I genuinely had a hard time standing as everything welled up and finally burst. It was the first time I can remember that I cried at a funeral. Grief from seeing my grandparents like this. Grief for my father. Grief for my aunt, who had always been a wonderful person to me. I felt so much sadness to such a degree. These were people who I had loved and not only meant something to me, but had meant just. So. Much. To so many people.
If there was a single piece of that dam that had held previously, it was crumbled cement washing away with the torrent.
It became much easier to cry, then. I would like to think that in its own way, I think that saved me. University was not easy for me. I failed to graduate when I wanted to, being held back by a teacher who abused her position and was only fired long after I left. I also in general spent a lot of time stressed by all of the workload. Even after graduation, thanks to living in a state with zero opportunity, I found myself stuck working dead end jobs and finding my degree useless. I also recently discovered then that I did in fact have depression, anxiety, and a couple of disorders, namely OCD. Sure, being able to name my demons is nice, but they’re still the demons I’m stuck with.
So I had nowhere to go, nothing to do, and no hope this was going to change. I started to have a lot of darker thoughts and there would be weeks where I was depressed and couldn’t find the energy to even feel an emotion. When it finally broke for a bit, for the first time in a long time, I cried for myself. After a panic attack one night, I began to cry uncontrollably. It was the first time since in almost a decade that I couldn’t stop crying about something. I didn’t know what to do. However the fact that I could cry at all helped me so much to have a brief break from my depression. And a quick call to one of the few people I feel comfortable crying around, my mom, helped too. I still wasn’t out of a shitty situation in my life but I felt better for the first time in days.
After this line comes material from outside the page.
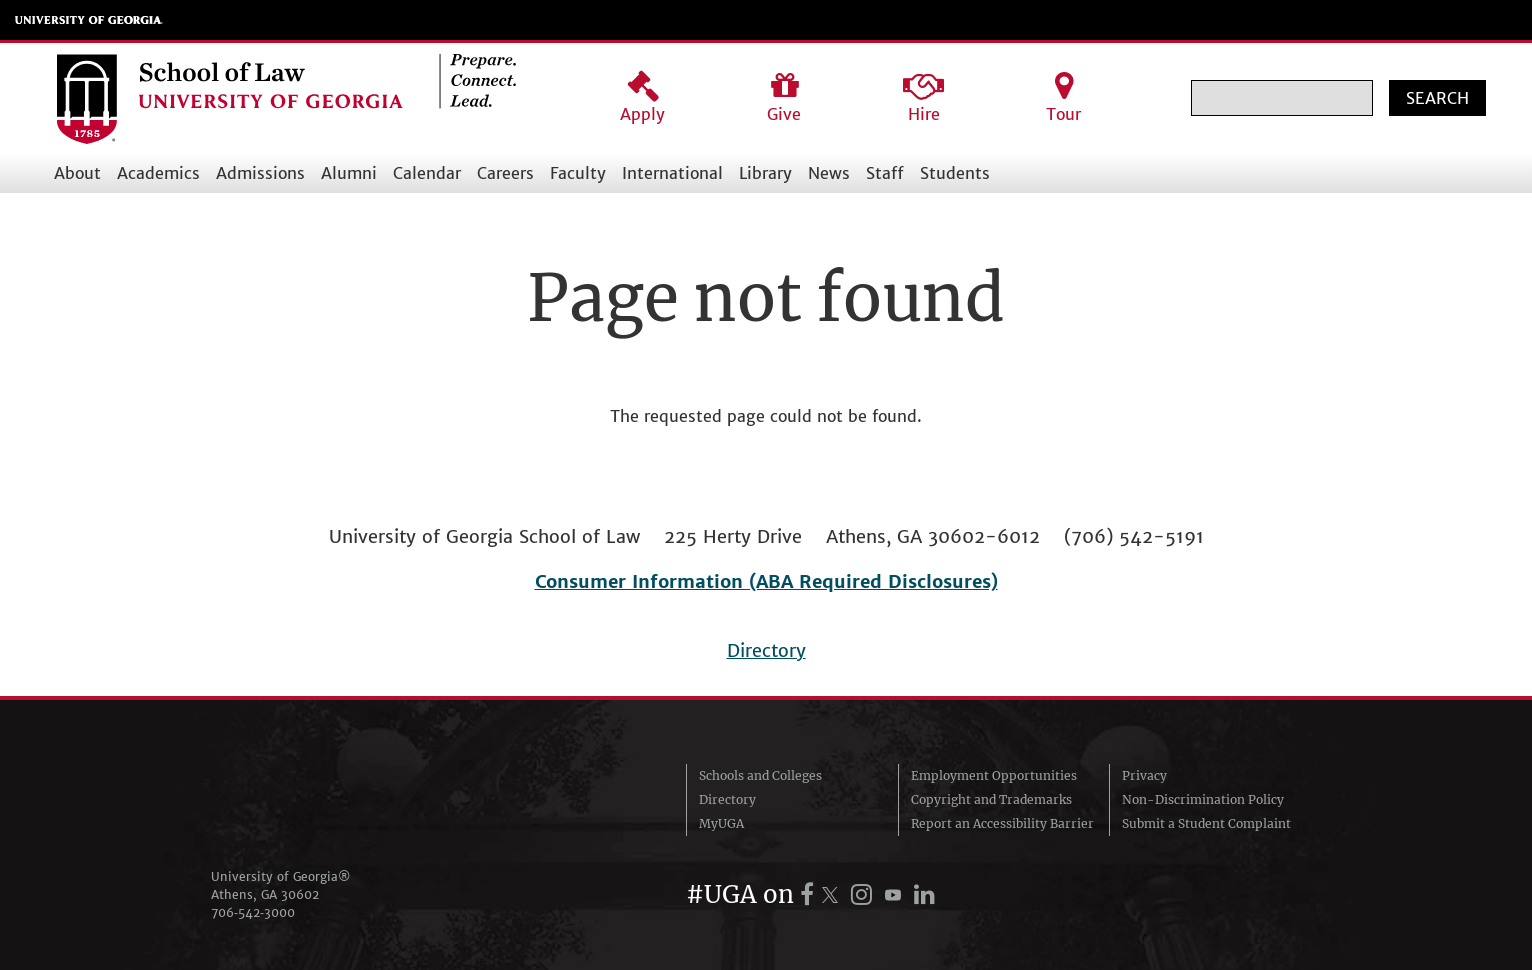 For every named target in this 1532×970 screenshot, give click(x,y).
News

And it took all of that to understand how to cry for myself. The final thing I needed to learn how to cry about.
There have been numerous times that I have cried now. In fact, every now and then I go back to the No Cry 19 playlist when I need an easy cry. It’s no longer a “challenge” for me but rather, a collection of videos that allow me to experience all kinds of emotions when I’m feeling emotionless or when my life seems so stressed and fucked up that I just need to let it out. In fact, I’ve even created my own playlist, primarily of the original videos but some more personal ones for me as well.
It took most of my life but I learned that crying is necessary and the emotions that allow us to cry are just as important to let out. To express.
I cry at movies. I cry when I’m extremely happy. I cry when someone leaves my life. I cry so hard from the laughing fits my friends give me. I cried when I thought about committing suicide. And I cried in the relief much later when I realized I no longer did.
It isn’t a “manly” thing to not cry. It’s inhuman. Because crying is one of the most human things there is.